Hi! My name is Chris, I just moved into the place across the
street, and I’ve been going around introducing myself to everyone in the
neighborhood. In accordance with federal law, I am required to inform you that
I’m a hipster.
I would have thought the moustache would be enough, or the
sweater-vest. But no, apparently not.
Yeah, the law was passed fairly recently. Some big scare in
Ottawa that hipsters live in Canada’s communities under the noses of “normal”
people without them even knowing, and that something had to be done to keep
Canadians informed of who might be living next door.
Personally, I think it’s bigotry pure and simple.
I mean, I may like obscure bands, and yes I have a hilarious
tattoo of Russian one-hit wonders Tatu on my shoulder blade, but I’ve never
hurt anybody. So what business is it of the government to judge how I live,
that I should have to announce when I’m moving into a neighborhood?
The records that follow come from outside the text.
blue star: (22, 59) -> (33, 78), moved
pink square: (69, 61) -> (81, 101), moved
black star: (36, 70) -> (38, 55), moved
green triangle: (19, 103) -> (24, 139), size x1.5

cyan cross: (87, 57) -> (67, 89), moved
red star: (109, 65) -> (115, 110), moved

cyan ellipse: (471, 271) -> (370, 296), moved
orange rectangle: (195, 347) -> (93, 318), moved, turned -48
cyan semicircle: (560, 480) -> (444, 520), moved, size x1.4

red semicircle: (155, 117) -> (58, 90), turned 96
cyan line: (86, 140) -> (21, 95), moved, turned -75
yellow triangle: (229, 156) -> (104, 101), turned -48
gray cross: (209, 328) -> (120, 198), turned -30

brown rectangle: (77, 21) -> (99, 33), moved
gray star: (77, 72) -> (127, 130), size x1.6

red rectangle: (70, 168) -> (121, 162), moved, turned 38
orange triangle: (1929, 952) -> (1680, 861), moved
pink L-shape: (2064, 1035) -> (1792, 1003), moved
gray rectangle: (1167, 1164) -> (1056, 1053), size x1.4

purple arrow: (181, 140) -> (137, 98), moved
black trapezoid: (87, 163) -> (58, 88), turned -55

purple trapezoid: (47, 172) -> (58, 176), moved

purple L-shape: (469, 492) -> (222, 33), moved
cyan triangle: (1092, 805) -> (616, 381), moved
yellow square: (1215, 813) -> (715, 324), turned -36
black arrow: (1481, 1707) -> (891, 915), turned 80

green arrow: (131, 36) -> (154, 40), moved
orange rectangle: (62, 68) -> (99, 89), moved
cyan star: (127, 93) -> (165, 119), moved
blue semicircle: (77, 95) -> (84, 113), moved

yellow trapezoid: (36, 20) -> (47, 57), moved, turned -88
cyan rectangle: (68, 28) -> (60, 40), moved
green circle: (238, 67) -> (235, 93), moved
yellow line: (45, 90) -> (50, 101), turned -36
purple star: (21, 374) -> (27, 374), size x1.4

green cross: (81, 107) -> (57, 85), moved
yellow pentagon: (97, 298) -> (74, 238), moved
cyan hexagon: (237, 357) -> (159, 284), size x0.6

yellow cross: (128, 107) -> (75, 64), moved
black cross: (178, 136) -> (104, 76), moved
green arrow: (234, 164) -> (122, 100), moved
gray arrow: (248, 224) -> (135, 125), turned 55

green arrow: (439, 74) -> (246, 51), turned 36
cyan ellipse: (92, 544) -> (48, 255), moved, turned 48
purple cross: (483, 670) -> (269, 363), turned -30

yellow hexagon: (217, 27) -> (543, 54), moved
Do you mind if I light a long, black cigarette, by the way?
Thanks.
Seriously, I know it seems funny, but it could be the start
of a slippery slope. They start with a group nobody takes seriously enough to
care about, but where will it all lead?
And do you REALLY want to be the guy who starts a story with
“First they came for the hipsters, but I was not a hipster so I remained silent?
No, I thought not.
Nah, I’m just joshin’ ya. There’s no law requiring any of
this. I’m just doing it ironically. Still, I do live across the street, swing
by some time for a microbrew!
"And do you REALLY want to be the guy who starts a story with “First they came for the hipsters, but I was not a hipster so I remained silent?"
ReplyDeleteFunny stuff. Thanks for the laugh!
Just like a hipster to be going around introducing himself. He should know that our interest in others ends well short of the property line.